== Segment start ==
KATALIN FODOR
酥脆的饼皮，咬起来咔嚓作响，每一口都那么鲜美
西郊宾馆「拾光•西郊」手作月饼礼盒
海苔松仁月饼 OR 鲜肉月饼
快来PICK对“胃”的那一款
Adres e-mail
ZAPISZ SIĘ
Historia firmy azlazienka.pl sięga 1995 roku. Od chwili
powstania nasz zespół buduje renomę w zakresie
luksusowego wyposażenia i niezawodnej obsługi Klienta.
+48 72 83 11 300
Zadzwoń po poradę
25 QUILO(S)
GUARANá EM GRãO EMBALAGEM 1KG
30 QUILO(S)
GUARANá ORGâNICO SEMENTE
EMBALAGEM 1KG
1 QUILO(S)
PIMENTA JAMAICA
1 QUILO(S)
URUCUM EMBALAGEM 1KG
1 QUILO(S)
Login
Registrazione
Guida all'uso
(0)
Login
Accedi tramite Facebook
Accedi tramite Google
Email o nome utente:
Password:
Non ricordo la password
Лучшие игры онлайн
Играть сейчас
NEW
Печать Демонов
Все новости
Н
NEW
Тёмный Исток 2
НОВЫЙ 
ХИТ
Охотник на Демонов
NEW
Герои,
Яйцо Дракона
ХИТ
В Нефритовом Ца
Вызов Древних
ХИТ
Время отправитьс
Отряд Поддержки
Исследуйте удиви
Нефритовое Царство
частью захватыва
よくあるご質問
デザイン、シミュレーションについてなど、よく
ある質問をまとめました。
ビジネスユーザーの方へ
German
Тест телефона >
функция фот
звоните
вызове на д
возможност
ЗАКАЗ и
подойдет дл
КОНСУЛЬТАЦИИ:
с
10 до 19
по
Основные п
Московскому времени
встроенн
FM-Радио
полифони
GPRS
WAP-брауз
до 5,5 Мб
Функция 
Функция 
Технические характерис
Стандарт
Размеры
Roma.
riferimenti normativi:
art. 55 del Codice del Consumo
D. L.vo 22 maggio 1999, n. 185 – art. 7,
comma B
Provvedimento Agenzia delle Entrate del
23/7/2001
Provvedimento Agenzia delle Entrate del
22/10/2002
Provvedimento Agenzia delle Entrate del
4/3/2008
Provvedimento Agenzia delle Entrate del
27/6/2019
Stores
== Segment end ==
If a line in the listing holds the word "EMBALAGEM", list that line.

GUARANá EM GRãO EMBALAGEM 1KG
EMBALAGEM 1KG
URUCUM EMBALAGEM 1KG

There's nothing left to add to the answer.